Takut dibully masyarakat, Prof. Jaih Mubarok, anggota
Dewan Syariah Nasional MUI menjelaskan, “Bukan fatwa haram, teksnya bukan
haram. Ini ijtima komisi fatwa MUI keputusannya bukan BPJS haram, tapi BPJS
yang sekarang berjalan tidak sesuai syariah.”
Hal itu buru-buru juga dijelaskan oleh Ketua
Umum Majelis Ulama Indonesia, Din Syamsuddin, yang menampik pihaknya telah
mengeluarkan fatwa tentang pengharaman layanan Badan Penyelenggara Jaminan
Sosial Kesehatan oleh pemerintah.
Din memastikan MUI tidak pernah
mengeluarkan fatwa yang menyinggung BPJS. Adapun rekomendasi yang dikeluarkan
Sidang Ijtima, hanya berupa saran untuk penyempurnaan BPJS. “Dan setelah saya
teliti, tidak ada kata haram di dalamnya.”

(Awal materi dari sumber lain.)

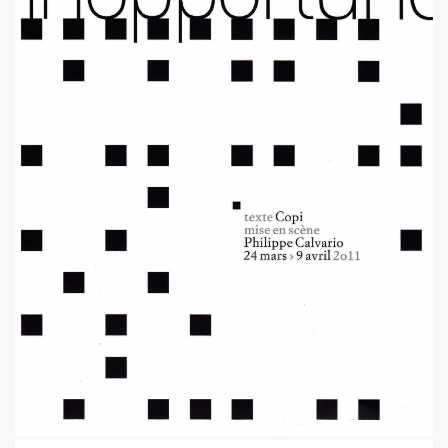
e 1977 a 1983.
ive).
CORDÉONISTES" (et courrier des lecteurs de "JUKE BOX
es de MARIE FRANCE parus entre 2006 et 2012.
 setlists.
 set-lists.
 le fanzine L ORDONNANCE (2004).
E FRANCE : concerts, spectacles, expositions, cabaret, etc.
t "AJASPHERE" le 28 octobre 2025 au Petit Bain (75013 Par
OK KO" le 16 octobre 2025 au Zenith (Paris) : chronique de
N UNKNOWN" le 27 septembre 2025 a Gouvieux (60) : comp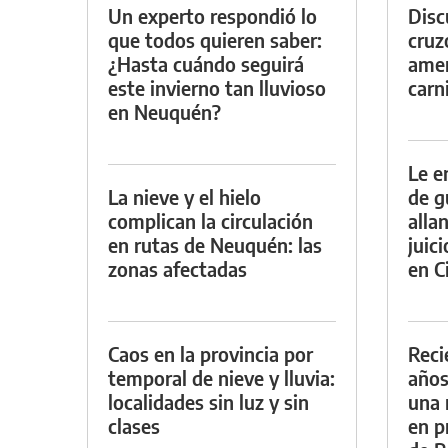
Un experto respondió lo
Discu
que todos quieren saber:
cruz
¿Hasta cuándo seguirá
amen
este invierno tan lluvioso
carn
en Neuquén?
Le e
La nieve y el hielo
de g
complican la circulación
alla
en rutas de Neuquén: las
juic
zonas afectadas
en Ci
Caos en la provincia por
Reci
temporal de nieve y lluvia:
años
localidades sin luz y sin
una 
clases
en p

Apa yang kemudian terjadi? Media
disalahkan sebagai biang pemlintir informasi. Masyarakat yang kemudian
berlebihan membully MUI turut disalahkan juga, karena tidak pantas menghina
ulama. Dikatakannya, MUI adalah lembaga
yang didukung oleh orang pintar, professor, doctor, ahli agama tingkat apapun.
Tapi apakah jika sudah demikian mereka
luput dari salah, wong mereka juga manusia semata? Wong kita juga tidak tahu,
lembaga atau institusi apa yang berhak memposisikan seseorang menjadi ulama,
atau ahli agama? Nabi? Dalam Islam setelah Muhammad tak ada lagi nabi.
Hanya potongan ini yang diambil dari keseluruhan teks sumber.